Wie die USA Ukraine regieren

Steigen wir ein mit einer Pressemeldung der ukrainischen Regierung vom 22. April 2014. Da gibt es offizielle Fotos vom Treffen der ukrainischen Minister mit US-Vizepräsident Joe Biden.


Wer ist der Boss?

Joe Biden nimmt im Sessel des ukrainischen Präsidenten Platz, zu seiner rechten US-Botschafter Pyatt, zu seiner Linken die ukrainischen Marionetten, Poroschenko eingeschlossen.

Im politischen System der Ukraine teilt sich die Macht zwischen Präsident und Premierminister etwa zu gleichen Teilen auf. Premierminister der Ukraine wurde der von Nuland auserwählte Jazenjuk (Sie erinnern sich an das „Fuck the EU“-Telefonat). Jazenjuks regelmäßige Visiten in der US-Botschaft sind längst legendär. Poroschenko hat sich dagegen als nicht so hörig erwiesen, wie die USA es gerne hätten, obwohl er seit spätestens 2006 als US-Agent fungierte. So einfach werden die USA ihn auch nicht mehr los und müssen sich mit seiner Eigenwilligkeit herumplagen. Das Problem ist, dass sich in der Ukraine kein zwites derart schmieriges Arschloch wie Jazenjuk findet, das politisch groß genug für den Präsidentensessel wäre. Saakaschwili ist trotz Einbürgerung noch nicht Ukrainer genug, wäre ansonsten aber der ideale Kandidat. Andere Großoligarchen wie Kolomojski, Achmetow oder Firtasch wären für die USA noch schlimmere Alternativen als Poroschenko.

Dass Poroschenko und Jazenjuk einen Krieg gegeneinander führen, ist allseits bekannt. An einem aktuellen Beispiel können wir alles zusammen verdeutlichen: die Probleme der USA mit Poroschenko, die totale Hörigkeit von Jazenjuk und die unmittelbare Einmischung der US-Politik in die ukrainische Politik.

Ende Mai wurde vermeldet, dass Jazenjuk sich mit Senator Richard Durbin über Reformen in der Ukraine beraten hat. Durbin wird dort als Vorsitzender der Kongressgruppe „Freundschaft mit der Ukraine“ genannt. Nicht nur die Geheimdienste beackern die Ukraine, auch der Kongress hat offiziell eine Gruppe dafür eingerichtet.
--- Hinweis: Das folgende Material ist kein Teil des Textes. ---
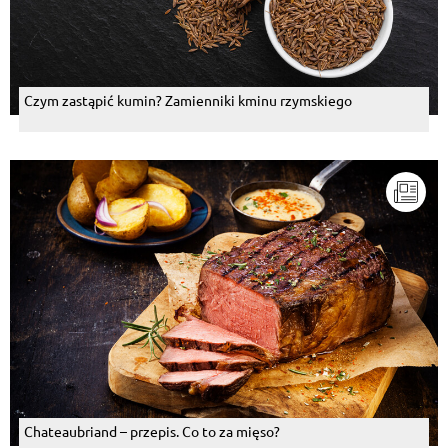
Czym zastąpić kumin? Zamienniki kminu rzymskiego
Chateaubriand – przepis. Co to za mięso?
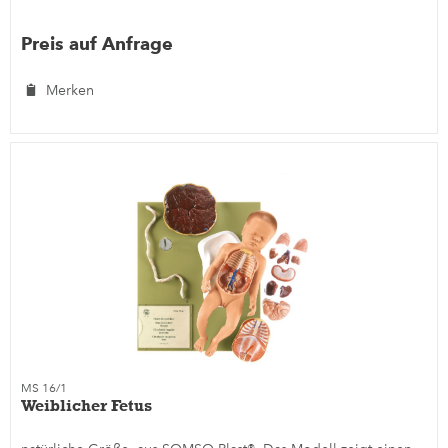
Preis auf Anfrage
Merken
MS 16/1
Weiblicher Fetus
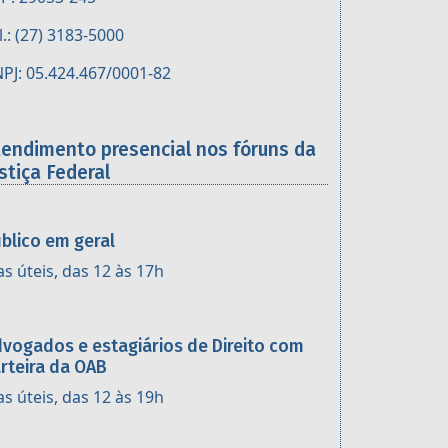
l.: (27) 3183-5000
PJ: 05.424.467/0001-82
tendimento presencial nos fóruns da
stiça Federal
blico em geral
as úteis, das 12 às 17h
vogados e estagiários de Direito com
rteira da OAB
as úteis, das 12 às 19h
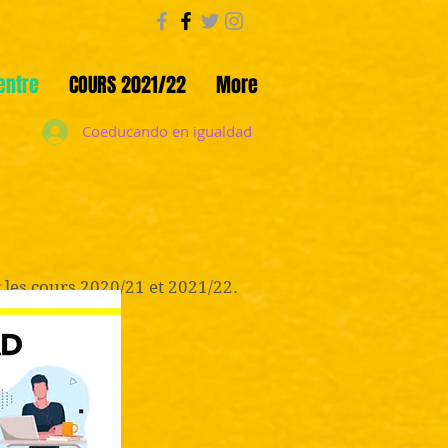
entre
COURS 2021/22
More
Coeducando en igualdad
 les cours 2020/21 et 2021/22.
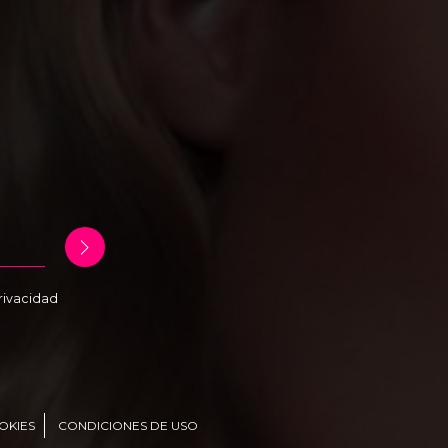
Privacidad
OKIES
CONDICIONES DE USO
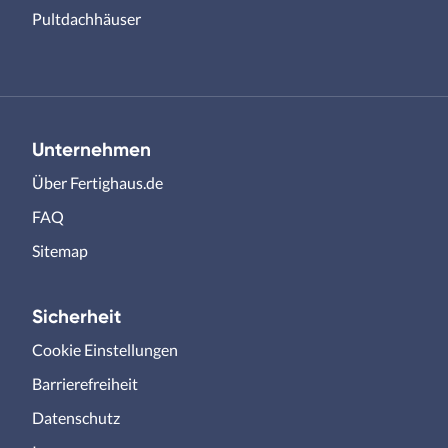
Pultdachhäuser
Unternehmen
Über Fertighaus.de
FAQ
Sitemap
Sicherheit
Cookie Einstellungen
Barrierefreiheit
Datenschutz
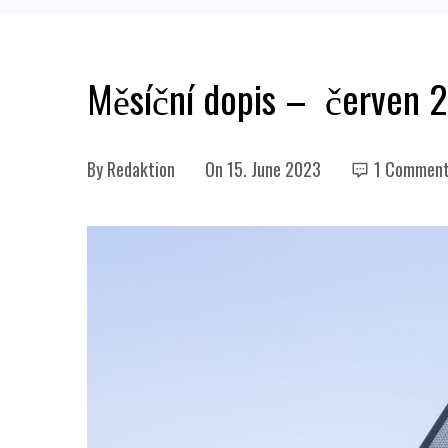
Měsíční dopis – červen 2
By
Redaktion
On
15. June 2023
1 Commen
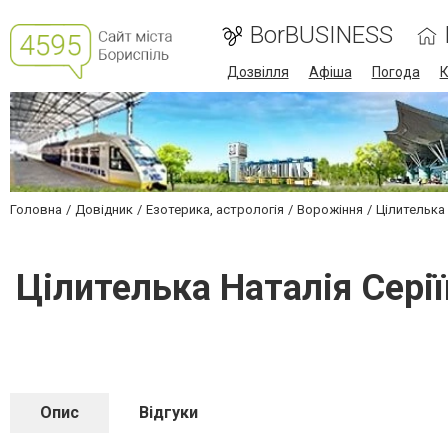
BorBUSINESS
Дозвілля
Афіша
Погода
К
Головна
Довідник
Езотерика, астрологія
Ворожіння
Цілителька 
Цілителька Наталія Серії
Опис
Відгуки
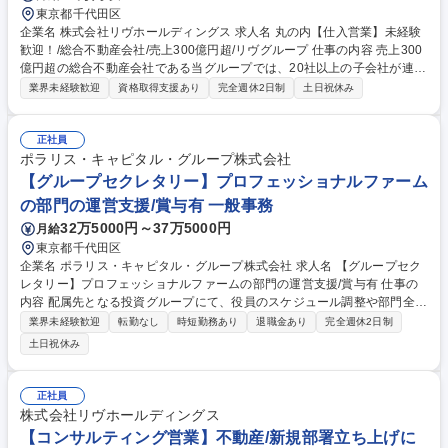
東京都千代田区
企業名 株式会社リヴホールディングス 求人名 丸の内【仕入営業】未経験
歓迎！/総合不動産会社/売上300億円超/リヴグループ 仕事の内容 売上300
億円超の総合不動産会社である当グループでは、20社以上の子会社が連携
し、投資用不動産の土地の仕入から設計・建築・販売・管理までを一気通
業界未経験歓迎
資格取得支援あり
完全週休2日制
土日祝休み
貫で行っています。未経験から用地仕入れ営業をお任せします！ ※不動産
の専門知識やご経験は一切不要で先輩社員の指導の下、入社後に身に付け
ていただきます！【業務内容】■不動産会社や仲介会社を訪問し、土地に
正社員
関する情報を収集■取得候補となる土地の立地や周辺環境を調査・確認■
ポラリス・キャピタル・グループ株式会社
「その土地で何ができるか」を社内で相談・検討■売主や仲介会社とのや
【グループセクレタリー】プロフェッショナルファーム
り取り、契約・引渡しのサポート■用地仕入れに関する知識（不動産・建
の部門の運営支援/賞与有 一般事務
築・お金の流れ）を業務を通じて習得 募集職種 丸の内【仕入営業】未経
32万5000円～37万5000円
月給
験歓迎！/総合不動産会社/売上300億円超/リヴグループ
東京都千代田区
企業名 ポラリス・キャピタル・グループ株式会社 求人名 【グループセク
レタリー】プロフェッショナルファームの部門の運営支援/賞与有 仕事の
内容 配属先となる投資グループにて、役員のスケジュール調整や部門全体
の秘書業務と事務サポートを幅広く担当します。会議調整や経費精算に加
業界未経験歓迎
転勤なし
時短勤務あり
退職金あり
完全週休2日制
え、投資案件に係る事務や法務書類作成等をお任せいたします。 【詳細】
土日祝休み
投資グループのアシスタント業務全般をお任せいたします。会議スケジュ
ールの調整、資料準備、経費精算や総務庶務業務をご担当いただくほか、
適正に応じて投資案件に係る事務サポートや会社法等で定められた書類作
正社員
成などもご担当いただきます。ホスピタリティを持ち、先回りの対応を行
株式会社リヴホールディングス
っていただき、配属先部署の業務の円滑な運営を支えていただくことを期
【コンサルティング営業】不動産/新規部署立ち上げに
待するポジションです。 募集職種 【グループセクレタリー】プロフェッ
Der ehemalige Außenminister der Ukraine Leonid Koghara hat dieser Tage einen Brief von Durbin an Jazenjuk veröffentlicht. Aus Durbins Antwort lassen sich Jazenjuks Fragen unmittelbar ableiten.

Durbin versichert, dass der Senat weiterhin volles Vertrauen in Jazenjuk hat. Man teile Jazenjuks Besorgnis über Poroschenkos Pläne, Schlüsselfiguren im Ministerkabinett zu feuern. Dann kommen konkrete Anweisungen, welche Personen in ihren Ämtern bleiben sollen und welche ausgetauscht werden sollen. Beachten Sie, wie die Frontlinie zwischen Jazenjuk + US-Kongress und Poroschenko verläuft.

Es müsse alles unternommen werden, um Landwirtschaftsminister Pawlenko in seiner Position zu halten. Seine Entlassung würde die Ausweitung der Kooperation von US- und ukrainischen Landwirtschaftskonzernen weiter erschweren. Pawlenko treibt den Ausverkauf der ukrainischen Schwarzerde an Monsanto voran und muss deshalb bleiben.

Außerdem müsse Nedaschkowskij Präsident von „Energoatom“ bleiben. Seiner „effizienten Arbeit“ ist es zu verdanken, dass die Ukraine im Atomenergiesektor neue ausländische Kooperationen eingeht. Es geht ganz konkret auch um diese Kooperation, die in jeder Hinsicht schlecht für die Ukraine ist, aber gutes Geld in die Kasse eines US-Konzerns spült.

Die Senatoren haben außerdem Jazenjuks Vorschläge bezüglich einiger anderer Minister und Konzernchefs diskutiert. Energieminister Demtschighin und „Ukrgasdobytscha“-Chef Kostük können weg, darüber sei man sich einig. Über Innenminister Awakow dagegen gehen die Meinungen im Senat auseinander, deshalb solle die Entscheidung über diese Personalie verschoben werden.

Direkter geht es nicht. Wenn Biden in der Ukraine ist, nimmt er im Präsidentensessel Platz – und die ukrainische Regierung höchstselbst verbreitet diese oberpeinlichen Bilder. Ansonsten fragt Jazenjuk in der US-Botschaft bei Pyatt oder bei seinem Kontaktmann Senator Richard Durbin nach, welche Posten in Ministerium und Wirtschaft von welchen Leuten besetzt werden sollen.